**Task to carry out:**
Report only the number of lines that contain the string "Euro" in the records below.

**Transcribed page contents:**
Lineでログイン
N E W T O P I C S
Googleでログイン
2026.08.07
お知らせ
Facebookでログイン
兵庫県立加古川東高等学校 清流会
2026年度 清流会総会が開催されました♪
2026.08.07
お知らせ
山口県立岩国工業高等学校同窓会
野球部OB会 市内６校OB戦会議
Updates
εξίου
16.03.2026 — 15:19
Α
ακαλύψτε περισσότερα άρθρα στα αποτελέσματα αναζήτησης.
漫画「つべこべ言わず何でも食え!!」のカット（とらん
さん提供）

...

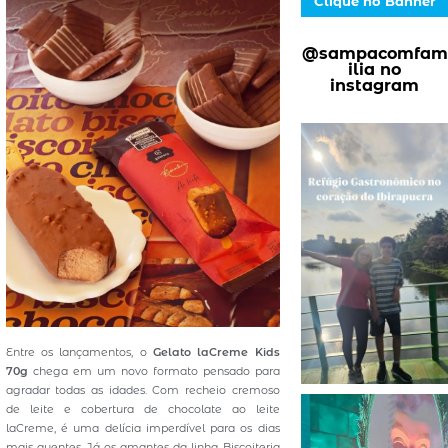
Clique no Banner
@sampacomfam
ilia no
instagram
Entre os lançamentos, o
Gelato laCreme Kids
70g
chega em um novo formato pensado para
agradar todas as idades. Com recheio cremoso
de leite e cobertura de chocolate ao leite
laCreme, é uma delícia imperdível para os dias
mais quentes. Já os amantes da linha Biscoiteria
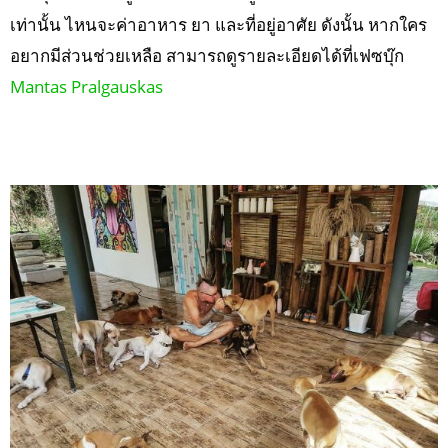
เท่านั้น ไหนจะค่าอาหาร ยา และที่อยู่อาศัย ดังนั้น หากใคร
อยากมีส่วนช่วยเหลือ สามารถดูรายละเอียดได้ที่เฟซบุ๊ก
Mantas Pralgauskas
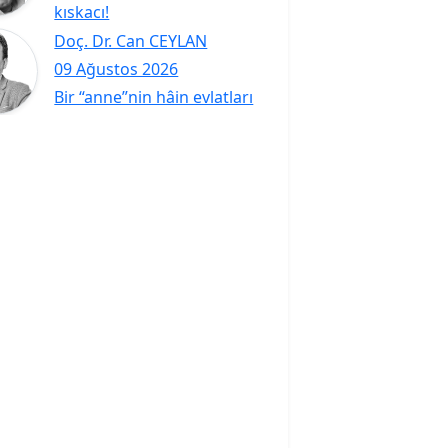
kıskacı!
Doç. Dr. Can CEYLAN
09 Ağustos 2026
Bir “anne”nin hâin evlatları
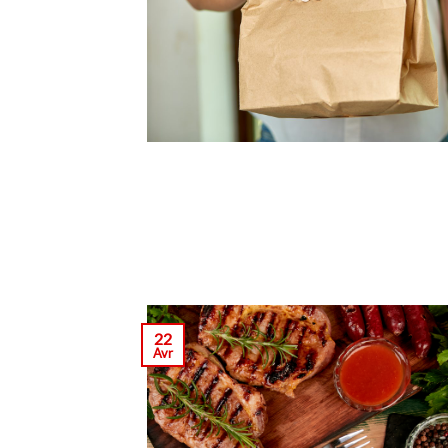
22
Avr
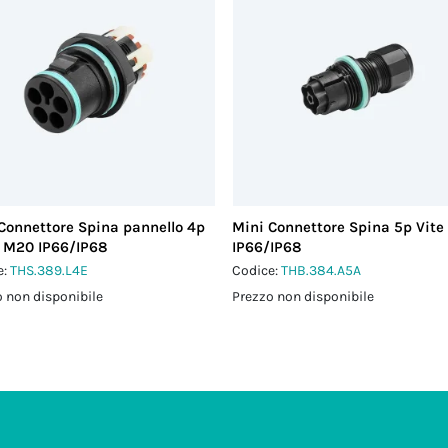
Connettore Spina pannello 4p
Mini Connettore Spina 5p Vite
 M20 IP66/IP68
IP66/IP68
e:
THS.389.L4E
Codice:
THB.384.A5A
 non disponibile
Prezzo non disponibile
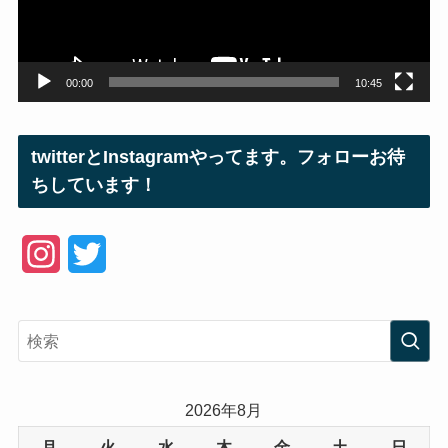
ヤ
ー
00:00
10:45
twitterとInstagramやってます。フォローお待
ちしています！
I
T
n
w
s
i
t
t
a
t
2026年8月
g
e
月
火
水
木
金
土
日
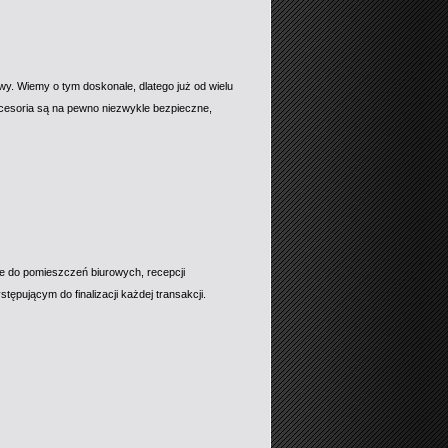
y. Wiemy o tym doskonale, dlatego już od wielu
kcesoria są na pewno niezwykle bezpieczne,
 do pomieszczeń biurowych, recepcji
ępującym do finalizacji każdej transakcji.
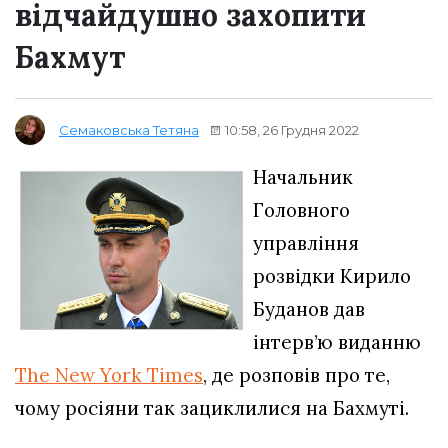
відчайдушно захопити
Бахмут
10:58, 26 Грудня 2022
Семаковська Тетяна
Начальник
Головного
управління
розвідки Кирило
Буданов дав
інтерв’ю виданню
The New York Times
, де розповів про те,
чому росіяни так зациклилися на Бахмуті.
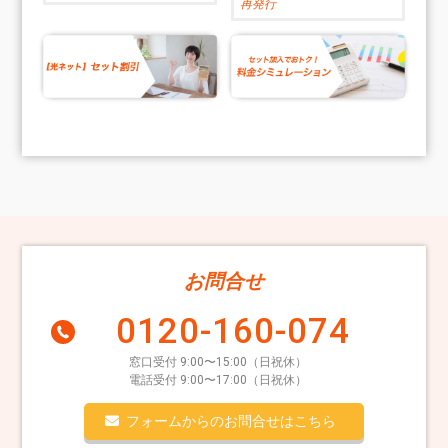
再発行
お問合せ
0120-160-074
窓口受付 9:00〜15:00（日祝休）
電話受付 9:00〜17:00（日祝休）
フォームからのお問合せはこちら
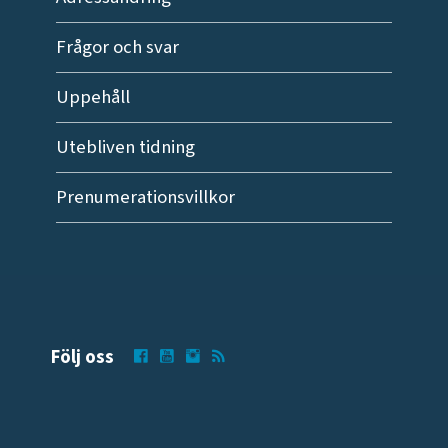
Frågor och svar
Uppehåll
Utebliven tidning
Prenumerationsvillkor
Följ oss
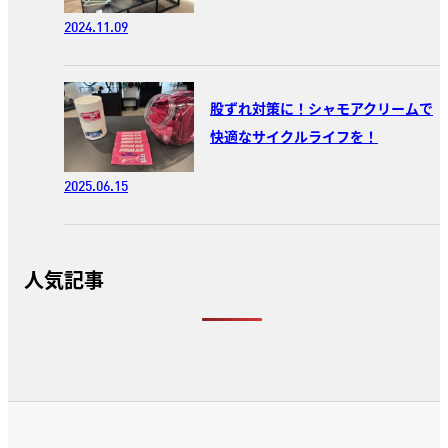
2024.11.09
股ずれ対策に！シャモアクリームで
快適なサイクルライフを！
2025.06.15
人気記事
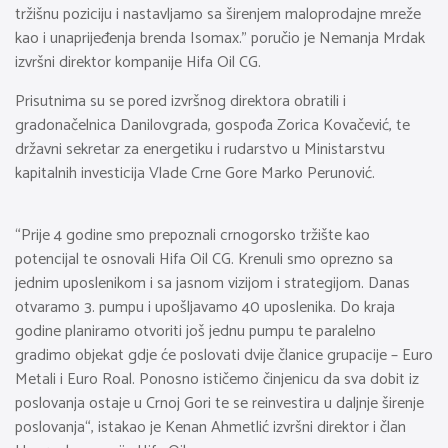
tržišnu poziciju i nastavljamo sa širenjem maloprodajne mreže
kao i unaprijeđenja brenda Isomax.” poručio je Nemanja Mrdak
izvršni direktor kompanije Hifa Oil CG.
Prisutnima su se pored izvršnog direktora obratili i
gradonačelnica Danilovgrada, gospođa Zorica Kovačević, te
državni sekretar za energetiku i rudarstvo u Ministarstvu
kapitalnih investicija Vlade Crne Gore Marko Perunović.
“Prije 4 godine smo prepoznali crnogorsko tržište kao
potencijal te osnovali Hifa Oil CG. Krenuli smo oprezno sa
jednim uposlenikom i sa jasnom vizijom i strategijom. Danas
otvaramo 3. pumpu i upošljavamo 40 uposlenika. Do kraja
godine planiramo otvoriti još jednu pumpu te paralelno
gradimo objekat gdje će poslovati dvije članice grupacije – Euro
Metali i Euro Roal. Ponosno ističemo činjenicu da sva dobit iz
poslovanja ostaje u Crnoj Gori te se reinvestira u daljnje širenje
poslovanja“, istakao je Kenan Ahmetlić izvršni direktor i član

**Problem solution:**
2